Deck Drain Inserts Offer Fleet Savings

Friday, January 21, 2005
In the past, deck drains on all Navy surface ships and non-nuclear carriers were giving Sailors maintenance nightmares-repairs took too long , and were costly to replace. More importantly, the deck drains posed a potential safety hazard if a chemical/biological/radiological (CBR) attack occurred on the ship.

However, through the Naval Sea Systems Command's (NAVSEA's) Cumbersome Work Practices (CWP) process, a solution has been developed that will save numerous man-hours of labor, save the fleet over $620,000, and allow for a watertight/airtight closure of the deck drains in the event of a CBR attack.

Commander, NAVSEA Warfare Center, Carderock Division (NWC-Carderock ) recently issued an authorization letter, which allows Sailors the ability to install retainer ring type 3-20 (RRR 3-20) on all deck drains aboard all surface platforms and non-nuclear carriers.

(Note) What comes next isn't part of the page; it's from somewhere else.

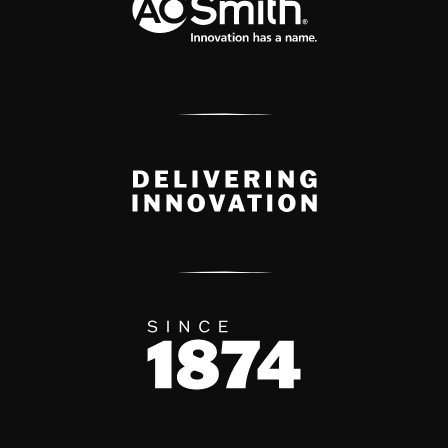
Delivery Innovation
Since 1874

"The deck drain retainer ring is a success story for CWP," said Mark Browder, CWP program manager. "This is just one example of how the CWP process can reduce significant costs and, equally as important, time spent by Sailors for repairs, without compromising technical requirements."

Supervisor of Shipbuilding, Conversion & Repair (SUPSHIP) Portsmouth, Va. introduced the deck drain retainer ring to the fleet after identifying problems with existing deck drains, and found the existing deck drain body retaining tabs were breaking and fastener holes were becoming stripped, preventing a watertight/airtight closure of the deck drain. Since the setting of condition Zebra aboard a ship requires watertight/airtight deck drains, this deficiency posed a potential CBR safety issue.

In addition, the SUPSHIP agreed that replacing a damaged deck drain was not only labor intensive, but costly, with the replacement cost per drain averaging $4,500. The cost of installing the RRR 3-20 retainer ring is $216 per drain.

"This is a very non-traditional type of repair," explained Domenic Luciani, NWC-Carderock's Ship System Engineering Center Seawater, Fuel, Lube Oil and Piping Systems section head. "What we are allowing the fleet to do is to utilize this ring to patch up the deck drain, which gives them a safe, effective and much less expensive way to make a fix. With this approval, we hope to give the fleet a little relief."

Cumbersome Work Practices, which falls under Fleet Naval Engineering Group and Maintenance Process Improvement (SEA 05N), seeks to simplify non-nuclear cumbersome work practices, focus on ship maintenance and modernization, reduce costs without compromising valid technical requirements, complete institutionalization of approved technical changes and ensure that all the information was passed to all NAVSEA Activities.

The CWP scope has recently been increased to include work practices on new construction ship and craft, and work in private shipyards.